Penguins’ woes in Metropolitan Division trouble GM Rutherford |

Penguins’ woes in Metropolitan Division trouble GM Rutherford

Chaz Palla | Trib Total Media
Penguins general manager Jim Rutherford speaks in September 2014 at Consol Energy Center.
Chaz Palla | Trib Total Media
The Penguins' Evgeni Malkin plays against the Lightning, Friday, Jan. 2, 2015 at Consol Enrgy Center.

With less than two weeks until the NHL trade deadline, Penguins general manager Jim Rutherford has come to a few conclusions.

The Penguins are not good enough against Metropolitan Division opponents. Whether it’s because of line matching or inconsistency from other players, Sidney Crosby and Evgeni Malkin have been shut down at times. And the Penguins don’t have a sufficient answer for when that happens.

“We’re getting into the period where names are going to surface and teams are going to get serious,” Rutherford told Trib Total Media. “If it’s a guy who’s capable of scoring a big goal, I would like to get that guy because if Sid and Geno get shut down, we need to be able to win games with our third and fourth lines.”

The Penguins are 7-10-4 against division opponents, 2-6-2 in their past 10 against them and 2-7-2 against possible playoff opponents in the Islanders, Rangers and Capitals. They’ve been outscored 64-46 in 21 games but 41-20 by the Islanders, Rangers and Capitals.

Crosby has six goals and seven assists over 20 division games. He has 13 goals and 32 assists in the 33 games he has played outside the Metropolitan. That’s a points-per-game average of 0.65 inside versus 1.22 outside the division.

Malkin has endured the same problems as teams load up to stop the Penguins’ franchise centers. He has six goals and nine assists in 19 division games or 0.79 points per game. That gives him 15 goals, 38 points and a 1.15 points-per-game average outside the division.

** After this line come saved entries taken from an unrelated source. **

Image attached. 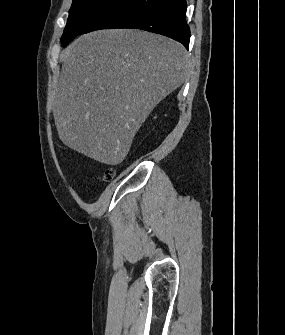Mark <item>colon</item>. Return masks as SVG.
Returning a JSON list of instances; mask_svg holds the SVG:
<instances>
[{
    "mask_svg": "<svg viewBox=\"0 0 285 335\" xmlns=\"http://www.w3.org/2000/svg\"><path fill=\"white\" fill-rule=\"evenodd\" d=\"M112 176H113V171L112 170H107L104 174V179L109 180V179L112 178Z\"/></svg>",
    "mask_w": 285,
    "mask_h": 335,
    "instance_id": "colon-1",
    "label": "colon"
}]
</instances>
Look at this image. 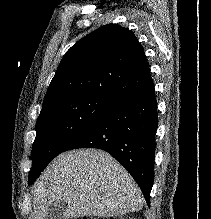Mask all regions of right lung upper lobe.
I'll list each match as a JSON object with an SVG mask.
<instances>
[{"label": "right lung upper lobe", "mask_w": 211, "mask_h": 219, "mask_svg": "<svg viewBox=\"0 0 211 219\" xmlns=\"http://www.w3.org/2000/svg\"><path fill=\"white\" fill-rule=\"evenodd\" d=\"M152 83L144 50L127 28L109 24L86 35L61 60L42 111L74 98L118 103Z\"/></svg>", "instance_id": "1"}]
</instances>
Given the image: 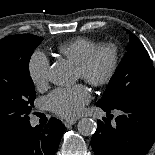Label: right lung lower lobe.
<instances>
[{
	"mask_svg": "<svg viewBox=\"0 0 155 155\" xmlns=\"http://www.w3.org/2000/svg\"><path fill=\"white\" fill-rule=\"evenodd\" d=\"M65 127L51 118L44 127H24L0 138V155H54Z\"/></svg>",
	"mask_w": 155,
	"mask_h": 155,
	"instance_id": "right-lung-lower-lobe-1",
	"label": "right lung lower lobe"
}]
</instances>
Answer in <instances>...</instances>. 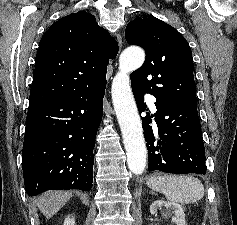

“That’s what teams try to do to us: They try to shut (Crosby and Malkin) guys down,” Rutherford said. “If they shut those guys down, and you don’t have enough balance on your third and fourth line where you can score periodically, then you can’t win.”

How will that happen? Well, there are a few parts.

• First, Rutherford is pleased with how his current group of defensemen has been playing, and the return of Christian Ehrhoff will only help.

Rookie Derrick Pouliot “continues to progress nicely.” Rutherford also believes Robert Bortuzzo’s game has improved of late.

“Based on the guys who are out there on defense, I’m not sure that we’re getting somebody who can necessarily do a better job than what we have — if we’re healthy,” Rutherford said.

• There remains a concern with the Penguins’ front office about Steve Downie’s penchant for taking third-period penalties. Downie also is a pending unrestricted free agent who carries a $1 million cap hit — one of the bigger numbers among the team’s bottom-six forwards.

Mathematically and logistically, that could squeeze Downie out of a job.

• In acquiring forward help, Rutherford remains steadfast in not wanting to part with the organization’s defense prospects: Pouliot, Scott Harrington and Brian Dumoulin.

No deals are imminent, Rutherford said, and a large part will hinge on what happens when Ehrhoff returns. But there’s no hiding the fact that getting more scoring punch from the group of top-nine forwards is a priority — not necessarily the defensemen many had the Penguins pegged to.

But coach Mike Johnston also isn’t letting Crosby and Malkin off the hook, even if six of the Penguins’ 46 divisional goals have been scored by players currently cast in bottom-six roles.

“The guys around them have to help and alleviate some of that pressure,” Johnston said. “It’s also the responsibility of those players now. It’s a big challenge. They have to accept the challenge.”